> [YOUR GOAL]
Please output the records below word for word and omit the pictures.

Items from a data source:
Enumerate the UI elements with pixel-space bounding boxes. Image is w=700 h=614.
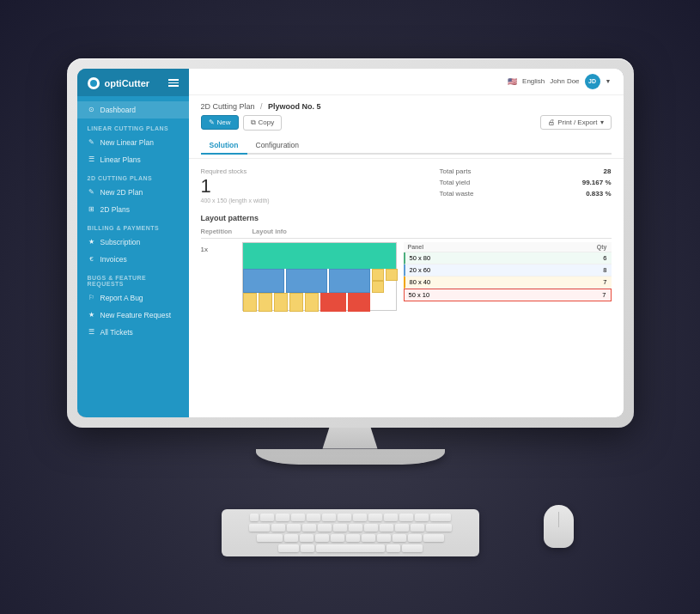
breadcrumb-current: Plywood No. 5 [268, 102, 321, 111]
key [287, 524, 301, 532]
layout-patterns-title: Layout patterns [201, 214, 612, 222]
breadcrumb-parent: 2D Cutting Plan [201, 102, 255, 111]
required-stocks-label: Required stocks [201, 167, 423, 175]
sidebar-item-report-bug[interactable]: ⚐ Report A Bug [77, 289, 189, 307]
avatar[interactable]: JD [585, 74, 600, 89]
list-icon-linear: ☰ [88, 155, 96, 164]
tickets-icon: ☰ [88, 328, 96, 337]
copy-button[interactable]: ⧉ Copy [243, 115, 283, 131]
edit-icon-linear: ✎ [88, 138, 96, 147]
logo-icon [88, 77, 100, 89]
panel-name-4: 50 x 10 [409, 291, 430, 299]
key [338, 514, 351, 521]
mouse-line [558, 512, 559, 527]
new-button[interactable]: ✎ New [201, 115, 239, 130]
section-label-bugs: BUGS & FEATURE REQUESTS [77, 268, 189, 289]
sidebar-item-new-linear[interactable]: ✎ New Linear Plan [77, 134, 189, 151]
key [349, 524, 362, 532]
mouse [544, 505, 574, 548]
tab-solution[interactable]: Solution [201, 137, 247, 155]
language-label[interactable]: English [522, 77, 545, 85]
cutting-diagram [242, 242, 397, 311]
sidebar-nav: ⊙ Dashboard LINEAR CUTTING PLANS ✎ New L… [77, 96, 189, 417]
key [411, 524, 424, 532]
key [399, 514, 413, 521]
header-repetition: Repetition [201, 228, 253, 235]
panel-qty-2: 8 [603, 266, 606, 274]
sidebar-item-new-feature[interactable]: ★ New Feature Request [77, 307, 189, 324]
sidebar-item-linear-plans[interactable]: ☰ Linear Plans [77, 151, 189, 168]
total-waste-label: Total waste [440, 190, 474, 198]
key [276, 514, 289, 521]
breadcrumb: 2D Cutting Plan / Plywood No. 5 [201, 102, 612, 111]
key [250, 514, 259, 521]
breadcrumb-separator: / [260, 102, 263, 111]
sidebar-item-2d-plans[interactable]: ⊞ 2D Plans [77, 201, 189, 218]
repetition-value: 1x [201, 242, 235, 253]
edit-icon-2d: ✎ [88, 188, 96, 197]
key-space [316, 544, 385, 552]
total-parts-value: 28 [604, 167, 612, 175]
star-icon: ★ [88, 311, 96, 319]
page-actions: ✎ New ⧉ Copy [201, 115, 283, 131]
user-menu-chevron[interactable]: ▼ [606, 78, 612, 84]
key [408, 534, 422, 542]
tab-configuration[interactable]: Configuration [247, 137, 308, 155]
invoice-icon: € [88, 255, 96, 264]
required-stocks-value: 1 [201, 177, 423, 196]
monitor-base [256, 449, 445, 465]
total-parts-label: Total parts [440, 167, 472, 175]
key [393, 534, 406, 542]
key [333, 524, 347, 532]
page-header: 2D Cutting Plan / Plywood No. 5 ✎ New [189, 95, 624, 159]
panel-col-header: Panel [408, 244, 424, 250]
sidebar-item-new-2d[interactable]: ✎ New 2D Plan [77, 184, 189, 201]
panel-qty-3: 7 [603, 278, 606, 286]
panel-qty-4: 7 [602, 291, 606, 299]
print-button[interactable]: 🖨 Print / Export ▾ [540, 115, 611, 130]
section-label-2d: 2D CUTTING PLANS [77, 168, 189, 184]
monitor-neck [316, 428, 385, 449]
stats-right: Total parts 28 Total yield 99.167 % Tota… [440, 167, 612, 204]
sidebar-item-invoices[interactable]: € Invoices [77, 251, 189, 268]
monitor-bezel: optiCutter ⊙ Dashboard LINEAR CUTTING PL… [77, 69, 624, 417]
user-name[interactable]: John Doe [550, 77, 579, 85]
sidebar-item-dashboard[interactable]: ⊙ Dashboard [77, 101, 189, 119]
panel-row-1: 50 x 80 6 [404, 252, 612, 264]
panel-qty-1: 6 [603, 254, 606, 262]
sidebar-item-subscription[interactable]: ★ Subscription [77, 234, 189, 251]
key [260, 514, 274, 521]
total-yield-value: 99.167 % [582, 179, 612, 186]
key-ctrl [278, 544, 299, 552]
key [331, 534, 344, 542]
sidebar-item-all-tickets[interactable]: ☰ All Tickets [77, 324, 189, 341]
cart-icon: ★ [88, 238, 96, 246]
sidebar-header: optiCutter [77, 69, 189, 96]
hamburger-icon[interactable] [168, 79, 179, 87]
key-caps [257, 534, 283, 542]
total-parts-row: Total parts 28 [440, 167, 612, 175]
layout-info-header: Panel Qty [404, 242, 612, 252]
tabs: Solution Configuration [201, 137, 612, 155]
key-tab [249, 524, 270, 532]
key [315, 534, 329, 542]
key [395, 524, 409, 532]
top-bar-right: 🇺🇸 English John Doe JD ▼ [508, 74, 611, 89]
key [346, 534, 360, 542]
panel-name-1: 50 x 80 [410, 254, 431, 262]
key-enter [426, 524, 452, 532]
key-shift [423, 534, 444, 542]
key [384, 514, 398, 521]
key [271, 524, 285, 532]
key [377, 534, 391, 542]
total-waste-row: Total waste 0.833 % [440, 190, 612, 198]
section-label-linear: LINEAR CUTTING PLANS [77, 119, 189, 134]
panel-row-4: 50 x 10 7 [404, 289, 612, 301]
key [380, 524, 393, 532]
print-chevron: ▾ [600, 119, 604, 126]
total-yield-row: Total yield 99.167 % [440, 179, 612, 186]
top-bar: 🇺🇸 English John Doe JD ▼ [189, 69, 624, 95]
key [301, 544, 314, 552]
flag-icon: 🇺🇸 [508, 77, 517, 86]
content-area: Required stocks 1 400 x 150 (length x wi… [189, 159, 624, 417]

> [EXERCISE ANSWER]
Enumerate the UI elements with pixel-space bounding boxes. Image is w=700 h=614.
breadcrumb-current: Plywood No. 5 [268, 102, 321, 111]
key [287, 524, 301, 532]
layout-patterns-title: Layout patterns [201, 214, 612, 222]
breadcrumb-parent: 2D Cutting Plan [201, 102, 255, 111]
required-stocks-label: Required stocks [201, 167, 423, 175]
sidebar-item-report-bug[interactable]: ⚐ Report A Bug [77, 289, 189, 307]
avatar[interactable]: JD [585, 74, 600, 89]
list-icon-linear: ☰ [88, 155, 96, 164]
tickets-icon: ☰ [88, 328, 96, 337]
copy-button[interactable]: ⧉ Copy [243, 115, 283, 131]
edit-icon-linear: ✎ [88, 138, 96, 147]
logo-icon [88, 77, 100, 89]
panel-name-4: 50 x 10 [409, 291, 430, 299]
key [338, 514, 351, 521]
mouse-line [558, 512, 559, 527]
new-button[interactable]: ✎ New [201, 115, 239, 130]
section-label-bugs: BUGS & FEATURE REQUESTS [77, 268, 189, 289]
sidebar-item-new-linear[interactable]: ✎ New Linear Plan [77, 134, 189, 151]
key [349, 524, 362, 532]
mouse [544, 505, 574, 548]
tab-solution[interactable]: Solution [201, 137, 247, 155]
language-label[interactable]: English [522, 77, 545, 85]
cutting-diagram [242, 242, 397, 311]
sidebar-nav: ⊙ Dashboard LINEAR CUTTING PLANS ✎ New L… [77, 96, 189, 417]
key [411, 524, 424, 532]
key [399, 514, 413, 521]
header-repetition: Repetition [201, 228, 253, 235]
panel-qty-2: 8 [603, 266, 606, 274]
sidebar-item-new-feature[interactable]: ★ New Feature Request [77, 307, 189, 324]
sidebar-item-linear-plans[interactable]: ☰ Linear Plans [77, 151, 189, 168]
total-waste-label: Total waste [440, 190, 474, 198]
key [276, 514, 289, 521]
breadcrumb: 2D Cutting Plan / Plywood No. 5 [201, 102, 612, 111]
key [250, 514, 259, 521]
breadcrumb-separator: / [260, 102, 263, 111]
sidebar-item-2d-plans[interactable]: ⊞ 2D Plans [77, 201, 189, 218]
repetition-value: 1x [201, 242, 235, 253]
edit-icon-2d: ✎ [88, 188, 96, 197]
key-space [316, 544, 385, 552]
total-parts-value: 28 [604, 167, 612, 175]
star-icon: ★ [88, 311, 96, 319]
page-actions: ✎ New ⧉ Copy [201, 115, 283, 131]
user-menu-chevron[interactable]: ▼ [606, 78, 612, 84]
key [408, 534, 422, 542]
tab-configuration[interactable]: Configuration [247, 137, 308, 155]
invoice-icon: € [88, 255, 96, 264]
required-stocks-value: 1 [201, 177, 423, 196]
monitor-base [256, 449, 445, 465]
total-parts-label: Total parts [440, 167, 472, 175]
key [393, 534, 406, 542]
key [333, 524, 347, 532]
page-header: 2D Cutting Plan / Plywood No. 5 ✎ New [189, 95, 624, 159]
panel-col-header: Panel [408, 244, 424, 250]
sidebar-item-new-2d[interactable]: ✎ New 2D Plan [77, 184, 189, 201]
panel-qty-3: 7 [603, 278, 606, 286]
panel-qty-4: 7 [602, 291, 606, 299]
print-button[interactable]: 🖨 Print / Export ▾ [540, 115, 611, 130]
section-label-2d: 2D CUTTING PLANS [77, 168, 189, 184]
monitor-neck [316, 428, 385, 449]
stats-right: Total parts 28 Total yield 99.167 % Tota… [440, 167, 612, 204]
sidebar-item-invoices[interactable]: € Invoices [77, 251, 189, 268]
monitor-bezel: optiCutter ⊙ Dashboard LINEAR CUTTING PL… [77, 69, 624, 417]
user-name[interactable]: John Doe [550, 77, 579, 85]
sidebar-item-dashboard[interactable]: ⊙ Dashboard [77, 101, 189, 119]
panel-row-1: 50 x 80 6 [404, 252, 612, 264]
panel-qty-1: 6 [603, 254, 606, 262]
sidebar-item-subscription[interactable]: ★ Subscription [77, 234, 189, 251]
key [260, 514, 274, 521]
total-yield-value: 99.167 % [582, 179, 612, 186]
key-ctrl [278, 544, 299, 552]
key [331, 534, 344, 542]
sidebar-item-all-tickets[interactable]: ☰ All Tickets [77, 324, 189, 341]
cart-icon: ★ [88, 238, 96, 246]
sidebar-header: optiCutter [77, 69, 189, 96]
hamburger-icon[interactable] [168, 79, 179, 87]
key-caps [257, 534, 283, 542]
total-parts-row: Total parts 28 [440, 167, 612, 175]
layout-info-header: Panel Qty [404, 242, 612, 252]
tabs: Solution Configuration [201, 137, 612, 155]
key-tab [249, 524, 270, 532]
key [315, 534, 329, 542]
key [395, 524, 409, 532]
top-bar-right: 🇺🇸 English John Doe JD ▼ [508, 74, 611, 89]
key [346, 534, 360, 542]
panel-name-1: 50 x 80 [410, 254, 431, 262]
key-enter [426, 524, 452, 532]
key-shift [423, 534, 444, 542]
key [384, 514, 398, 521]
key [271, 524, 285, 532]
key [377, 534, 391, 542]
total-waste-row: Total waste 0.833 % [440, 190, 612, 198]
section-label-linear: LINEAR CUTTING PLANS [77, 119, 189, 134]
panel-row-4: 50 x 10 7 [404, 289, 612, 301]
key [380, 524, 393, 532]
print-chevron: ▾ [600, 119, 604, 126]
total-yield-row: Total yield 99.167 % [440, 179, 612, 186]
top-bar: 🇺🇸 English John Doe JD ▼ [189, 69, 624, 95]
key [301, 544, 314, 552]
flag-icon: 🇺🇸 [508, 77, 517, 86]
content-area: Required stocks 1 400 x 150 (length x wi… [189, 159, 624, 417]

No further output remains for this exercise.